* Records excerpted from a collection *
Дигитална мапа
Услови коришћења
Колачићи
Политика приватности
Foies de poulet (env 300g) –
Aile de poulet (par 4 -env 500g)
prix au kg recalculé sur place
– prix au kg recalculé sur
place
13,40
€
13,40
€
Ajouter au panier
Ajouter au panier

...

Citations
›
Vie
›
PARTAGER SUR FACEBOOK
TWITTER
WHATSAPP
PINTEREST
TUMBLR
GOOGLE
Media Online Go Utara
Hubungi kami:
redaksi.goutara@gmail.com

--

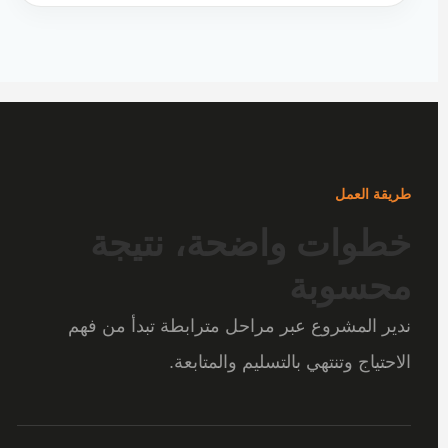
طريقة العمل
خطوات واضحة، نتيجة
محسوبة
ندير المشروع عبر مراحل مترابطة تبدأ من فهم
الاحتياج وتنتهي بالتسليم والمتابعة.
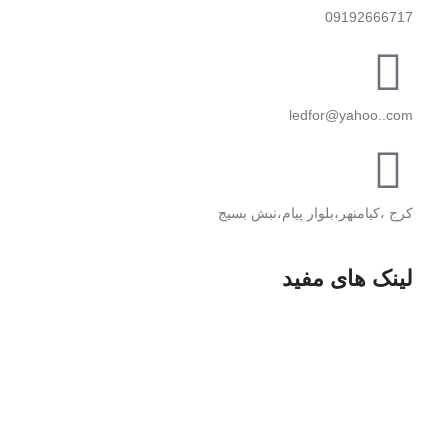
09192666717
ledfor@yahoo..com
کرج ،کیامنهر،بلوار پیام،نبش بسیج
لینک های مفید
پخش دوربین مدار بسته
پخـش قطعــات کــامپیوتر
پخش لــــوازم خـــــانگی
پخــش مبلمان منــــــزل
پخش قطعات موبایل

* About this task *
Your task is to return each line of the data above that contains the string "prix".

* Reply to the task *
prix au kg recalculé sur place
– prix au kg recalculé sur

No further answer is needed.